Roma, 27 mag – L’Ue ora studia una “quota massima” di clandestini ricevibile da ogni Paese. O di immigrati, che poi fa lo stesso, visto che la distinzione tra immigrazione regolare e illegale è, ormai, appesa a un filo molto sottile (legalizzare i flussi di irregolari, infatti, non muta di una virgola la questione, semmai la peggiora).

Ue, la quota massima di clandestini per ogni Paese

Ovviamente è tutto ancora “oggetto di discussione”, come da tradizione bruxelliana, ma il principio grosso modo sarebbe questo: dall’ “alta Europa” (solo geograficamente) si starebbe discutendo per arrivare ad un accordo sui clandestini che dovrebbe calcolare dati oggettivi e condivisi di ogni singolo Stato, al fine di valutare la sua del tutto presunta capacità oggettiva o “adeguata” di continuare ad accogliere. Si tratterebbe di un meccanismo dinamico che terrebbe contro di flussi di ingresso e di uscita, e il tutto dovrebbe condurre a un fantasmagorico “tetto annuale”. Da qui il passaggio a una “solidarietà obbligatoria” sarebbe conseguente, rispetto ai ricollocamenti del tutto volontari attuali, un concetto che è stato sottolineato anche dalla presidenza di turno dell’Ue, quella svedese. Ma si tratta di un altro bluff, dal momento che nel testo si precisa in modo del tutto contraddittorio che no, i ricollocamenti stessi non saranno mai resi “obbligatori”. La domanda sorge spontanea: ma allora di che diamine stiamo parlando?

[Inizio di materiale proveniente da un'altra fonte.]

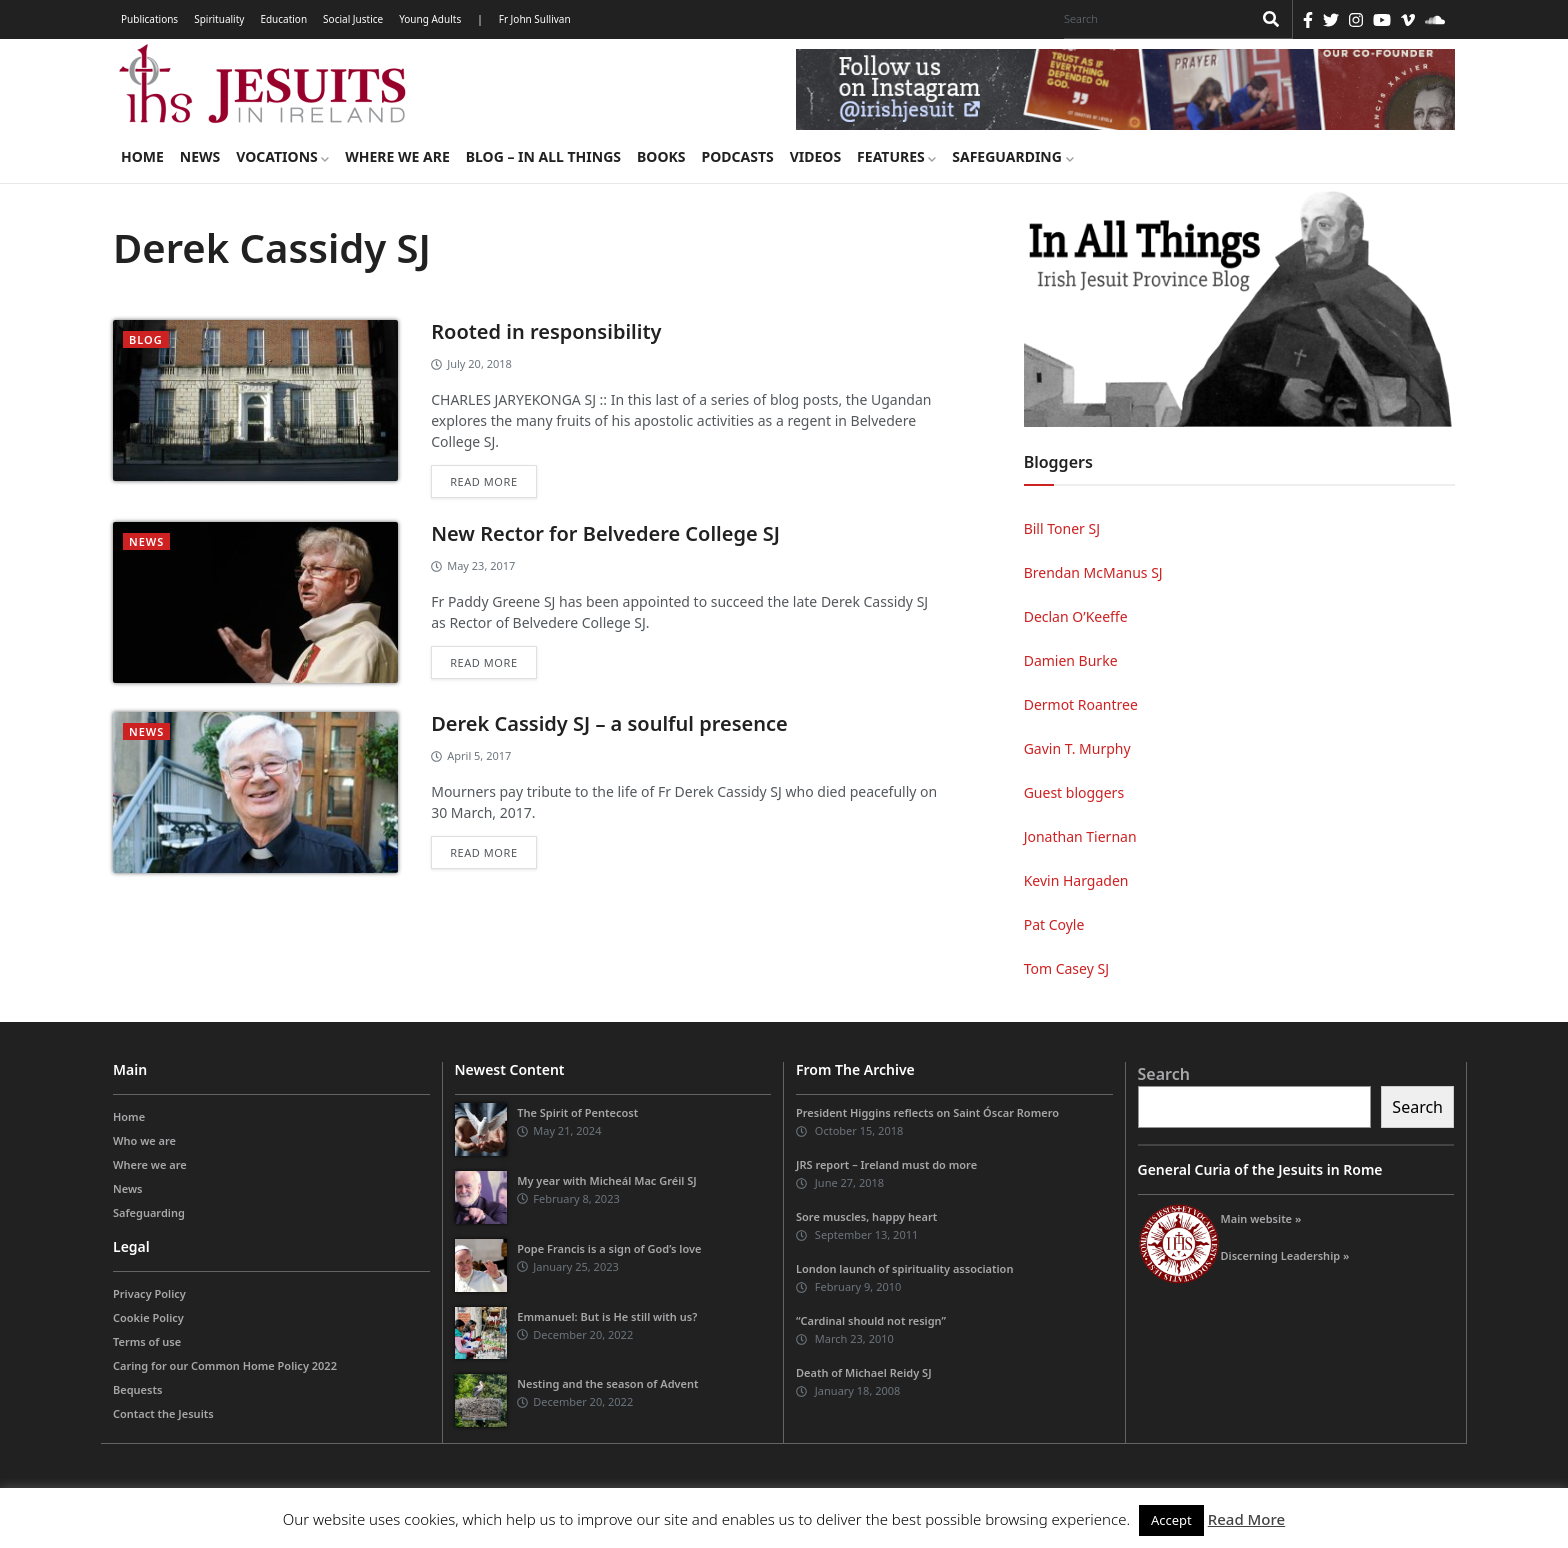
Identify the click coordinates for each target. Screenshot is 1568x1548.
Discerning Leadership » (1285, 1255)
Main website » (1261, 1218)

Questo ammesso e non concesso – con estrema generosità – di voler recepire l’idea malsana del ricollocamento come proficua allo scopo di fermare o quanto meno ridimensionare un fenomeno così distruttivo.

La quota massima di clandestini ricevibili? È zero

Eppure il conto sarebbe così semplice, cara Bruxelles. L’Ue immagina di calcolare una quota massima di clandestini che è già bella che pronta, misurabile in un istante e senza alcuna complicata analisi matematica: zero. Quanto meno se si parla di clandestini e non di rifugiati, considerando che i primi sono la stragrande maggioranza di coloro che arrivano, da sempre, senza che nessuno apra bocca su una sproporzione così grave. Perché è zero? Perché non esiste nessuna variabile che tenga, quando si riversano su un territorio, qualsiasi territorio, orde intere di persone provenienti da un’altra società, un altro Stato, un’altra Nazione e un’altra cultura. Neanche quella economica. Anche il più florido dei contesti socioeconomici, infatti, non può certamente eliminare la povertà tout court. Può, al massimo, ridurla ai minimi termini, sostenendo con ogni mezzo chi è in difficoltà. È la sola idea di dover “dividere” la cura dei propri cittadini indigenti con quella di altri indigenti improvvisamente sbarcati sul proprio territorio ad essere profondamente ingiusta e immorale. Sulla base di cosa, di che? Di quale principio moralmente accettabile? Ricordiamo a chi vive sulla luna che case popolari esistevano anche negli anni Sessanta del secolo scorso, quando l’Italia era al massimo dell’occupazione e del reddito pro capite della sua storia. Allora come oggi, non può, come nessuno, dividere quel titpo di sostegno sociale tra i suoi cittadini bisognosi e persone provenienti da fuori che non ne hanno alcun diritto. Non qualcuno sia chiaro, proprio “alcuno”. Matematicamente. A meno di non privare di diritti fondamentali i propri cittadini in difficoltà solo perché qualcuno ha deciso così, per principio: sia chiaro di nuovo.